После обеда гости разбились на группы. Одни играли в крокет, другие — в лаун-теннис, третьи оседлали лошадей четвертые засели за бридж. А Анджела получила наконец долгожданную возможность побыть с Мэй.

— Идем к лодке, — сразу же заявила Мэй, стоило Анджеле только заглянуть в детскую. Небольшое озерце было для девочки одним из самых любимых мест в Истоне. — И Кволик Питев пойдет.

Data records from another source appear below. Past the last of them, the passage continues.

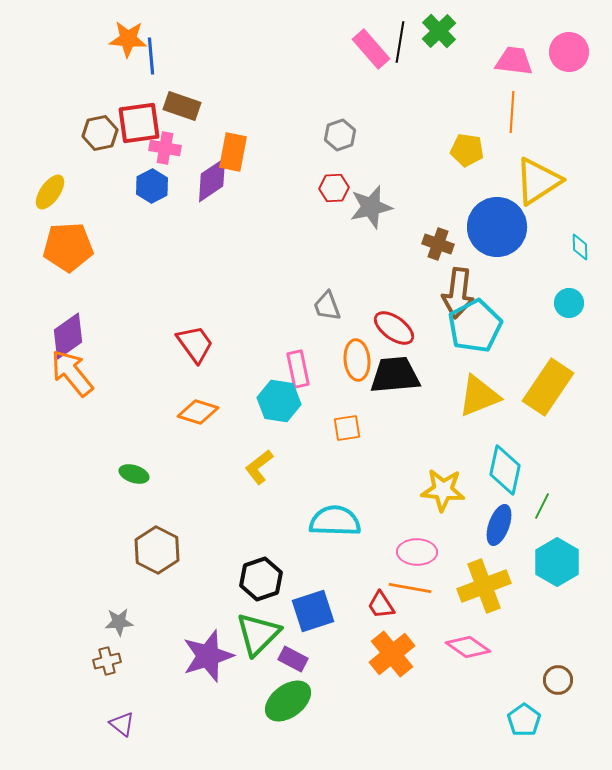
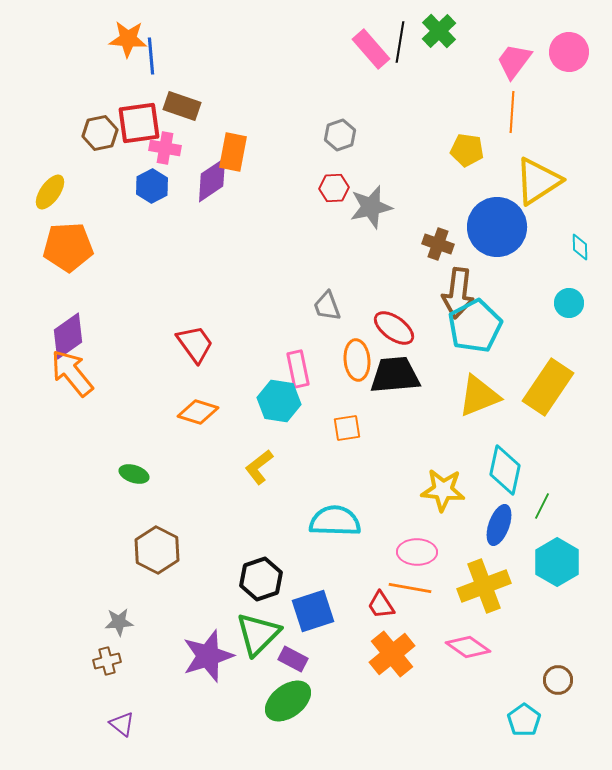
pink trapezoid at (514, 61): rotated 60 degrees counterclockwise
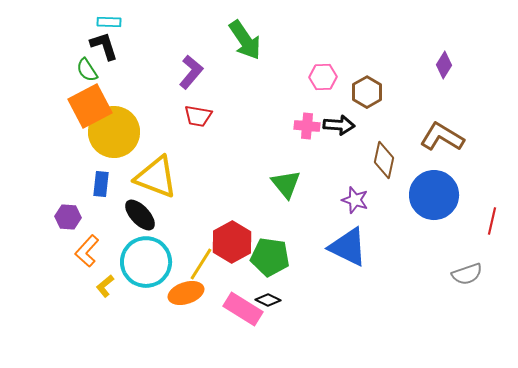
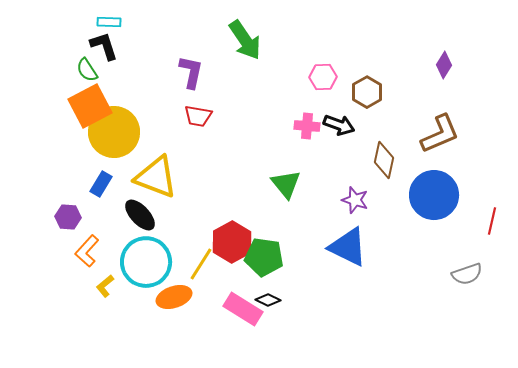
purple L-shape: rotated 28 degrees counterclockwise
black arrow: rotated 16 degrees clockwise
brown L-shape: moved 2 px left, 3 px up; rotated 126 degrees clockwise
blue rectangle: rotated 25 degrees clockwise
green pentagon: moved 6 px left
orange ellipse: moved 12 px left, 4 px down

Взявшись за руки, мать и дочь отправились по тропинке к озеру, споря, кто из них будет грести.

— Я, я, я! — пищала Мэй тоненьким голоском, звеневшим от возбуждения. — Я будю!

— А может, по очереди?

— Нет, я! А ты, мама, посидис с Кволиком Питевом.

— Ну хорошо. Я помогу тебе, когда ты устанешь.

— Я ни за сто не устаню! — упрямо встряхнула маленькая девочка светлыми кудряшками. — Никогда-никогда не устаню!

— Что ж, тогда придется мне отдыхать, — улыбнулась Анджела.

— Ты спи. А гвести будю я.

Таким образом, спор разрешился вполне мирно.

Поверхность озера была гладкой, как зеркало. Мэй возилась с веслами с превеликим удовольствием, и благодаря ее усилиям крохотная лодочка крутилась кругами в паре метров от берега. Когда же личико дочери покраснело от натуги, Анджела уговорила ее на время отложить весла. Так повторялось несколько раз, пока девочка не выдохлась окончательно, и тогда графиня сама подгребла к берегу.

Лодочка ткнулась носом в траву, и Мэй выбралась на берег. Провожая глазами дочку, Анджела увидела Кита. Он неподвижно стоял в тени высокого кипариса, поджидая их.

На нем была белая одежда для игры в крокет, и выглядел он так, словно только что пришел с лужайки перед особняком. Графиня сразу же отметила про себя, что белые льняные брюки и рубашка ему очень к лицу.

Кит не двинулся с места, пока она не помахала ему, приглашая подойти ближе. Выйдя из густой тени, он произнес:

— Я получил истинное наслаждение, наблюдая за вами. — А я получу наслаждение только тогда, когда смогу наконец съесть тебя живьем, — прошептала Анджела, слегка прикоснувшись к нему, хотя ей больше всего сейчас хотелось броситься к нему в объятия.

— Потерпи немного, — вполголоса сказал он, улыбнувшись, и его взгляд скользнул в сторону Мэй. Та уже нашла себе занятие по душе. В нескольких метрах от берега девочка копала палкой яму в грязи. Снова повернувшись к Анджеле, Кит спросил:

— Ну как тебе мой наряд?

— Для загородной прогулки — просто идеально. Все в полном соответствии со светскими условностями.

— Я подготовился заранее.

— Они накормили тебя?

— Кто — «они»?

— Слуги в Стоун-хаусе.

— Никто из них мне ни разу не встретился, так что просить было некого, но я нашел шкаф с едой, а свежий хлеб и чай возникли на столе, как по мановению волшебной палочки. Похоже, незаметность для твоих слуг — главное качество.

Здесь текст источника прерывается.